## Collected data
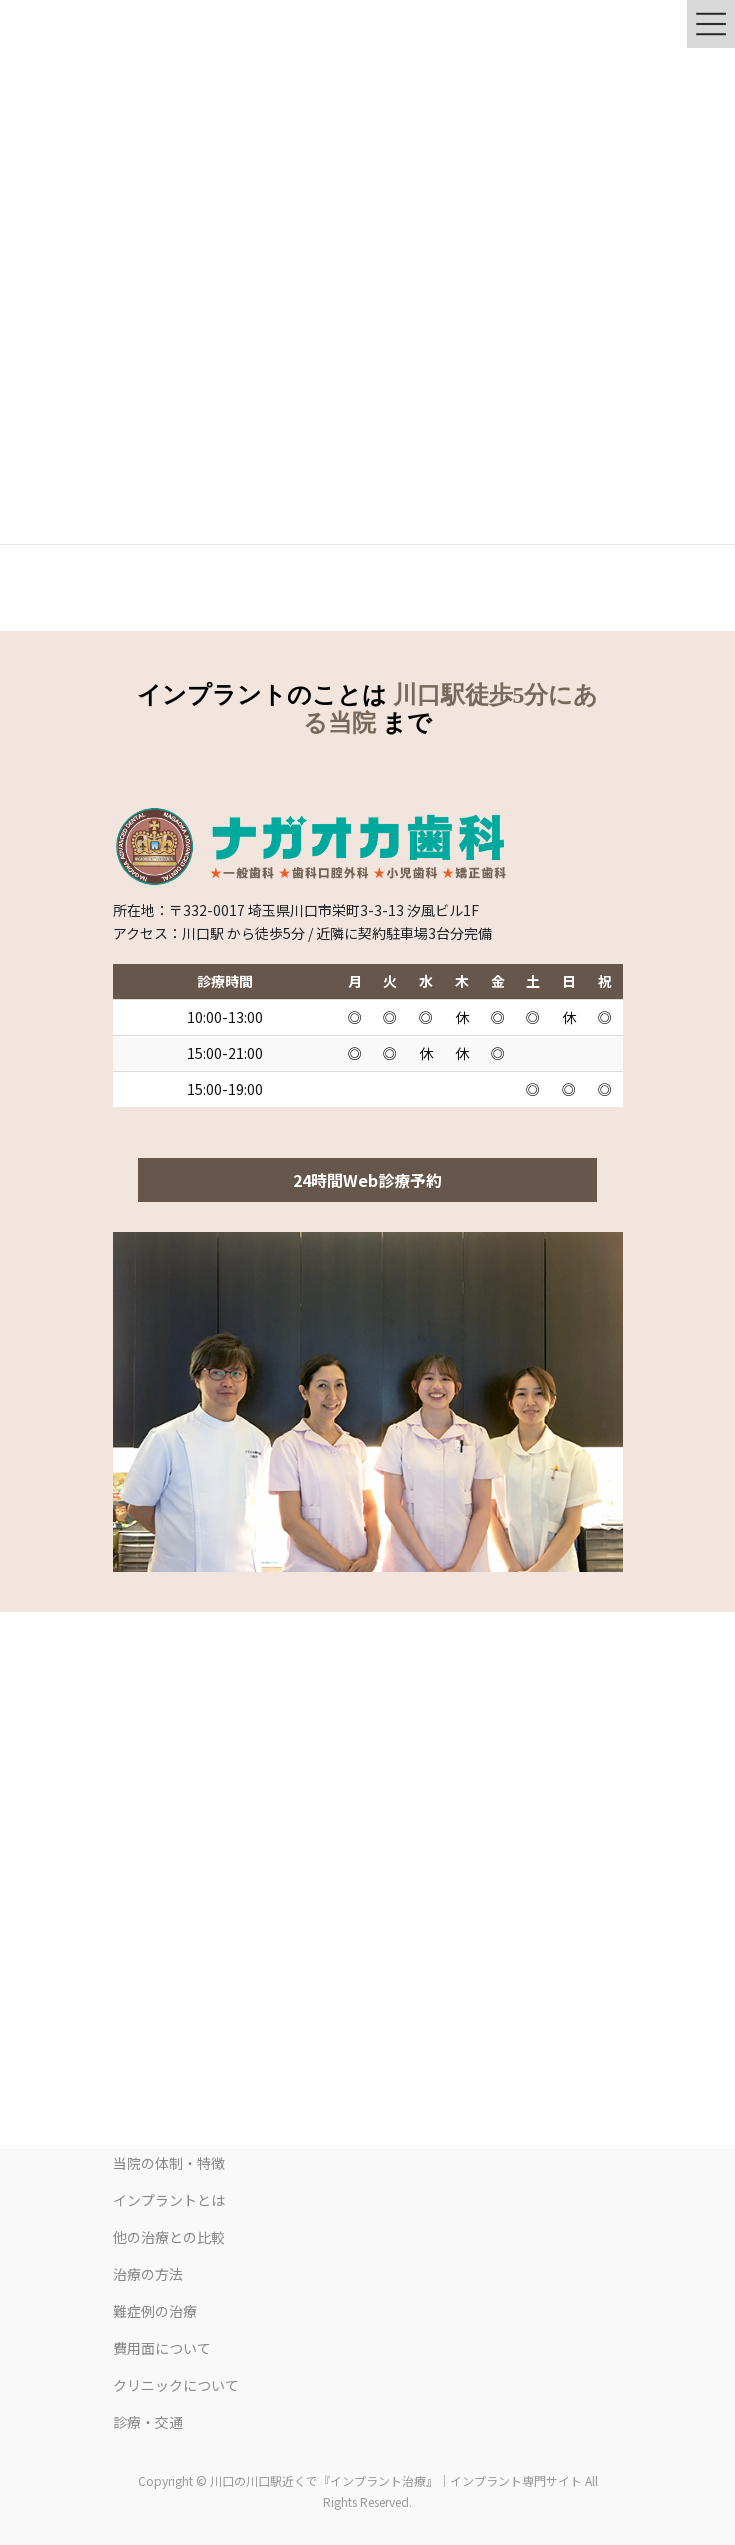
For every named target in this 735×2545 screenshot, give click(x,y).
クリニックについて (176, 2385)
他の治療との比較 (169, 2237)
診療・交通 (148, 2422)
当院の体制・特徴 (169, 2163)
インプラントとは (169, 2200)
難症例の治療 (155, 2311)
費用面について (162, 2348)
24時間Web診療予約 (367, 1180)
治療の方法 (148, 2274)
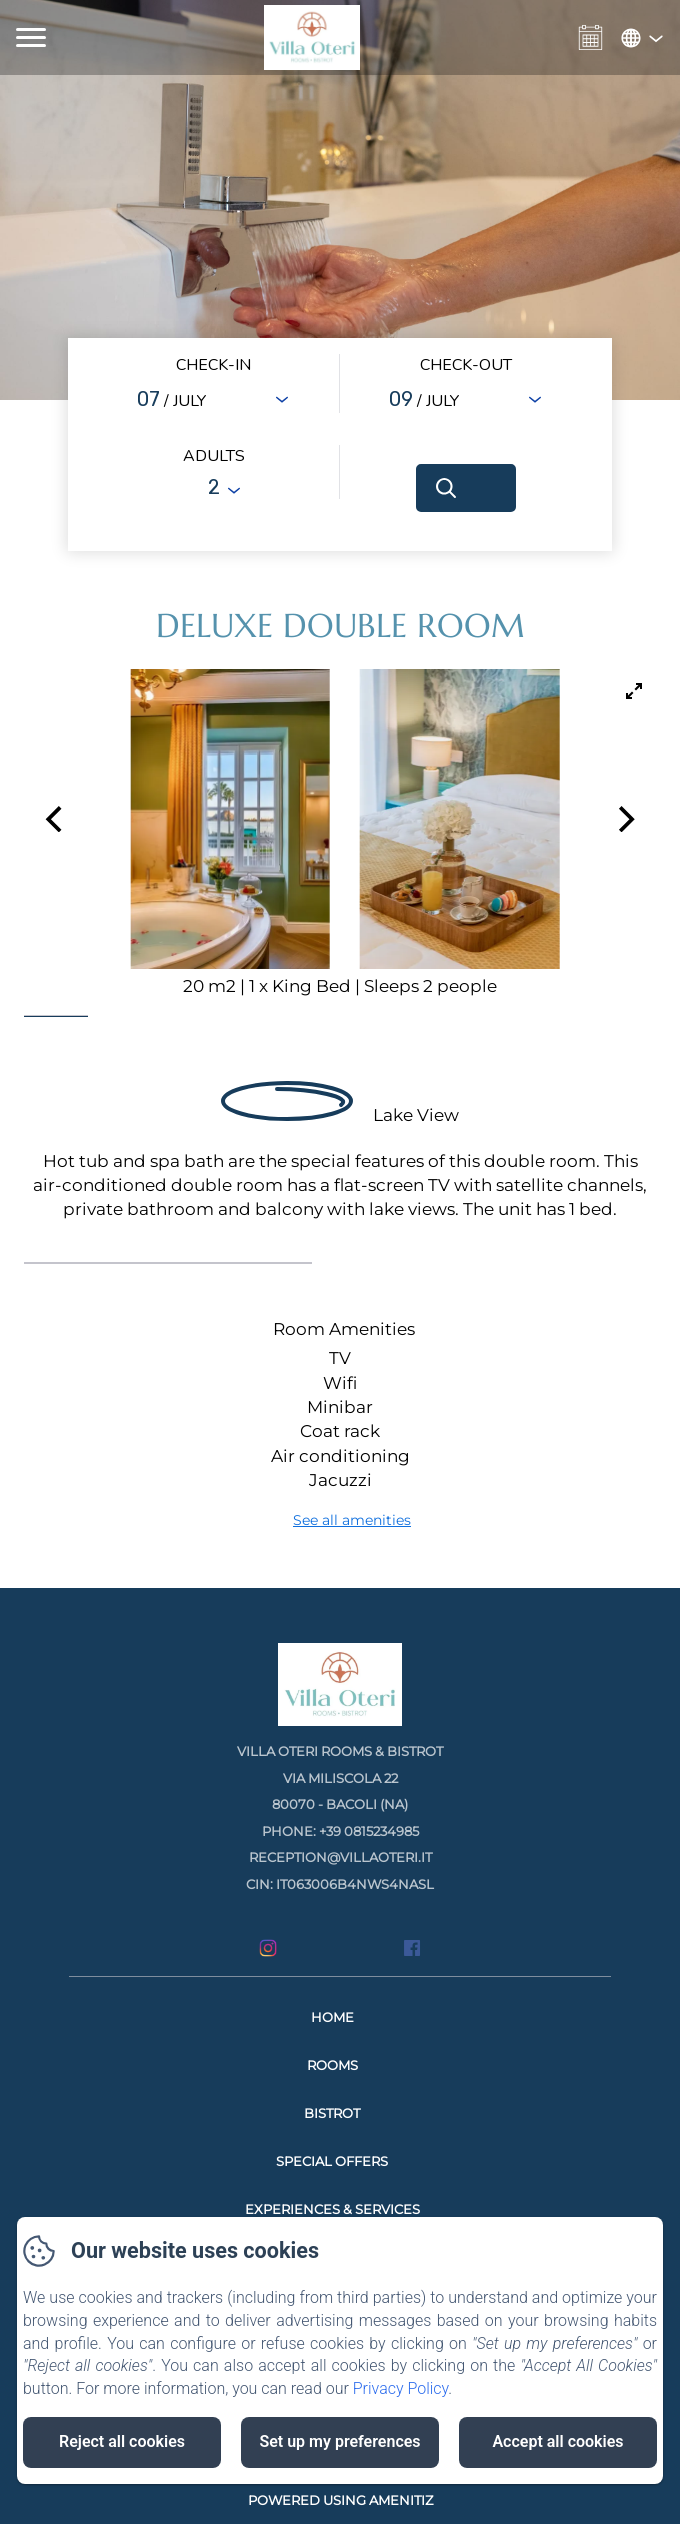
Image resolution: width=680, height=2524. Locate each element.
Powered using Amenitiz (340, 2500)
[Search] (466, 488)
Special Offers (332, 2161)
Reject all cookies (122, 2441)
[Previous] (56, 819)
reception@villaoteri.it (340, 1857)
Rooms (332, 2065)
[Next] (624, 819)
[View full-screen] (634, 691)
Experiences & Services (332, 2209)
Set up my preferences (339, 2441)
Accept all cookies (557, 2441)
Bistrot (332, 2113)
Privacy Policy (401, 2388)
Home (332, 2017)
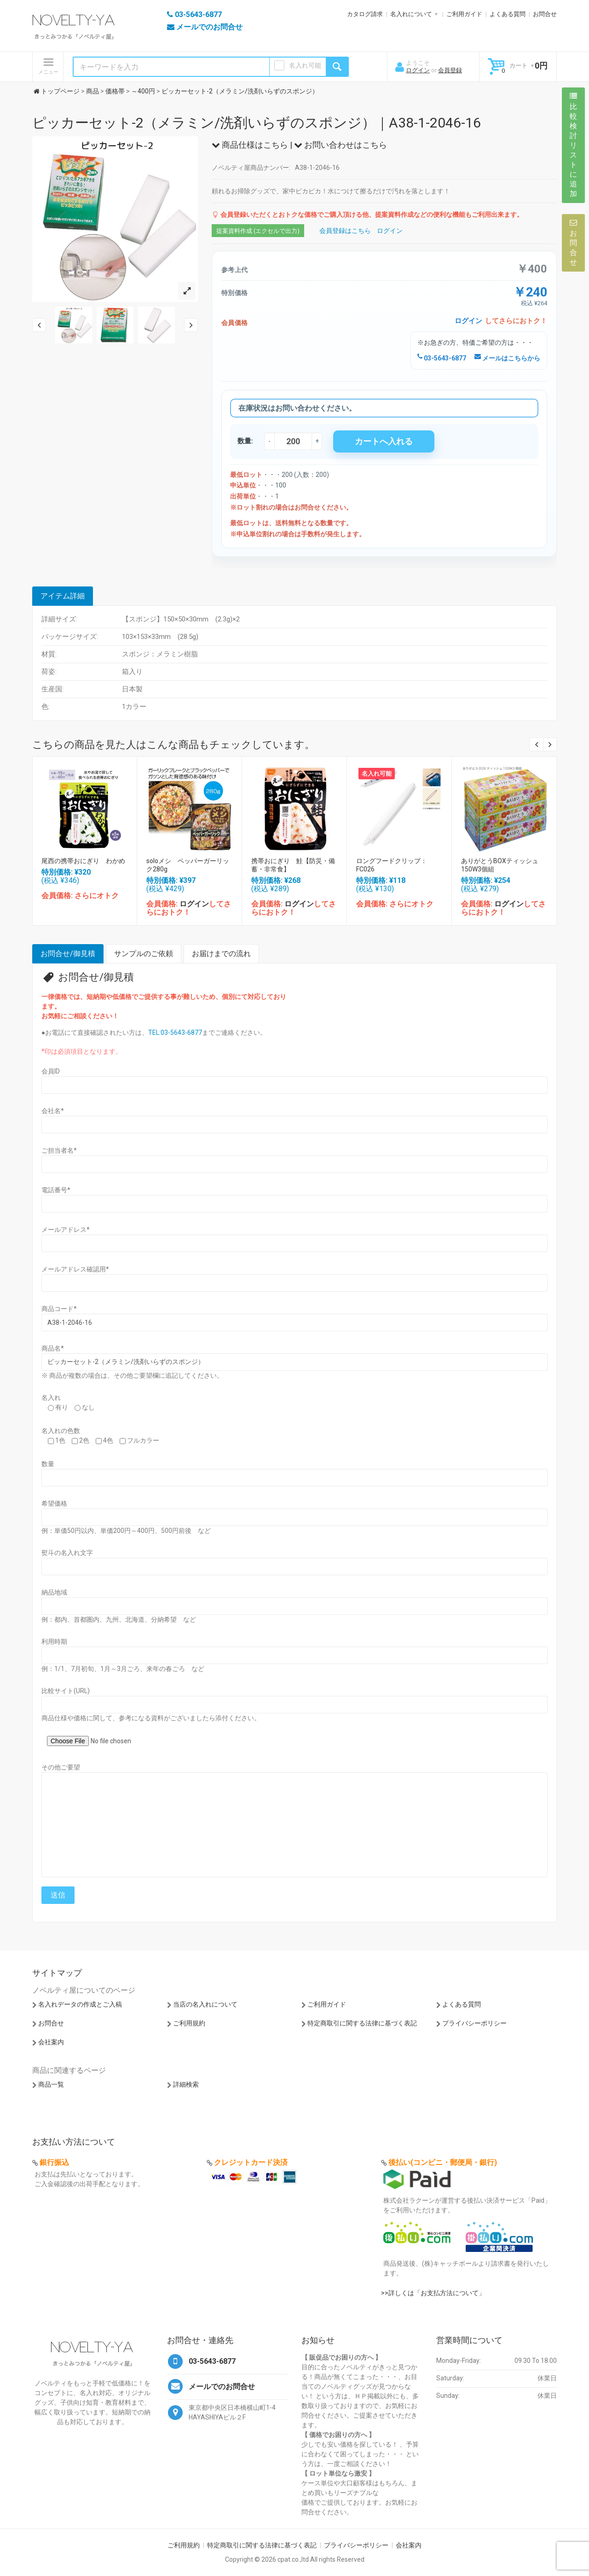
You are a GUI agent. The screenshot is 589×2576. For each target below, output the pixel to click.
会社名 (52, 1110)
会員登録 (450, 70)
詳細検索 (186, 2084)
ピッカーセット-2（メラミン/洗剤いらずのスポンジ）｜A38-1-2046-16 (256, 123)
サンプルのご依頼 (143, 953)
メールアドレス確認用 (75, 1269)
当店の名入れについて (205, 2004)
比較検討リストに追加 (573, 145)
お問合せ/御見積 (67, 953)
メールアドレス (65, 1229)
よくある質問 (507, 14)
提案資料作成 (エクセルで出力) (258, 230)
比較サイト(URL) (65, 1690)
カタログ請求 (365, 14)
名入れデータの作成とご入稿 (80, 2004)
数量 (47, 1464)
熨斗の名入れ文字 (67, 1552)
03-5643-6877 (441, 358)
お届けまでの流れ (221, 953)
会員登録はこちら (345, 230)
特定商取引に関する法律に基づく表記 (362, 2023)
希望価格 (54, 1503)
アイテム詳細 (62, 596)
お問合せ (545, 14)
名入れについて (411, 14)
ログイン (418, 70)
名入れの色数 (60, 1430)
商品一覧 (51, 2084)
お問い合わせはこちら (340, 145)
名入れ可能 (305, 65)
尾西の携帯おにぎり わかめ (83, 860)
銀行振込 (54, 2162)
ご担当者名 (59, 1150)
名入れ (51, 1397)
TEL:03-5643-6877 (175, 1032)
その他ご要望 (60, 1767)
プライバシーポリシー (474, 2023)
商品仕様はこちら (250, 145)
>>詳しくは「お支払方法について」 (433, 2293)
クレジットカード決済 (251, 2162)
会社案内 (51, 2042)
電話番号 (55, 1190)
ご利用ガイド (464, 14)
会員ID (50, 1071)
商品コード (59, 1308)
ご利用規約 (189, 2023)
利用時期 (54, 1641)
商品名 (52, 1348)
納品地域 (54, 1592)
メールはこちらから (507, 358)
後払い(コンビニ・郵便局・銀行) (442, 2162)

## INSTRUCTIONS TO FOLLOW
Although the records include pictures, the copy should reproduce every line exactly and none of the pictures.

## ANSWER SPACE
For every named target in this 735×2545 screenshot, give click(x,y).
クリニックについて (176, 2385)
他の治療との比較 (169, 2237)
診療・交通 (148, 2422)
当院の体制・特徴 (169, 2163)
インプラントとは (169, 2200)
難症例の治療 (155, 2311)
費用面について (162, 2348)
24時間Web診療予約 (367, 1180)
治療の方法 (148, 2274)
Image resolution: width=680, height=2524. Locate each element.
Powered using Amenitiz (340, 2500)
[Search] (466, 488)
Special Offers (332, 2161)
Reject all cookies (122, 2441)
[Previous] (56, 819)
reception@villaoteri.it (340, 1857)
Rooms (332, 2065)
[Next] (624, 819)
[View full-screen] (634, 691)
Experiences & Services (332, 2209)
Set up my preferences (339, 2441)
Accept all cookies (557, 2441)
Bistrot (332, 2113)
Privacy Policy (401, 2388)
Home (332, 2017)
You are a GUI agent. The screenshot is 589×2576. For each target below, output the pixel to click.
会社名 (52, 1110)
会員登録 (450, 70)
詳細検索 (186, 2084)
ピッカーセット-2（メラミン/洗剤いらずのスポンジ）｜A38-1-2046-16 (256, 123)
サンプルのご依頼 (143, 953)
メールアドレス確認用 (75, 1269)
当店の名入れについて (205, 2004)
比較検討リストに追加 (573, 145)
お問合せ/御見積 (67, 953)
メールアドレス (65, 1229)
よくある質問 (507, 14)
提案資料作成 (エクセルで出力) (258, 230)
比較サイト(URL) (65, 1690)
カタログ請求 (365, 14)
名入れデータの作成とご入稿 (80, 2004)
数量 (47, 1464)
熨斗の名入れ文字 (67, 1552)
03-5643-6877 (441, 358)
お届けまでの流れ (221, 953)
会員登録はこちら (345, 230)
特定商取引に関する法律に基づく表記 (362, 2023)
希望価格 (54, 1503)
アイテム詳細 (62, 596)
お問合せ (545, 14)
名入れについて (411, 14)
ログイン (418, 70)
名入れの色数 (60, 1430)
商品一覧 (51, 2084)
お問い合わせはこちら (340, 145)
名入れ可能 (305, 65)
尾西の携帯おにぎり わかめ (83, 860)
銀行振込 (54, 2162)
ご担当者名 (59, 1150)
名入れ (51, 1397)
TEL:03-5643-6877 (175, 1032)
その他ご要望 (60, 1767)
プライバシーポリシー (474, 2023)
商品仕様はこちら (250, 145)
>>詳しくは「お支払方法について」 (433, 2293)
クレジットカード決済 (251, 2162)
会社案内 (51, 2042)
電話番号 (55, 1190)
ご利用ガイド (464, 14)
会員ID (50, 1071)
商品コード (59, 1308)
ご利用規約 (189, 2023)
利用時期 (54, 1641)
商品名 (52, 1348)
納品地域 (54, 1592)
メールはこちらから (507, 358)
後払い(コンビニ・郵便局・銀行) (442, 2162)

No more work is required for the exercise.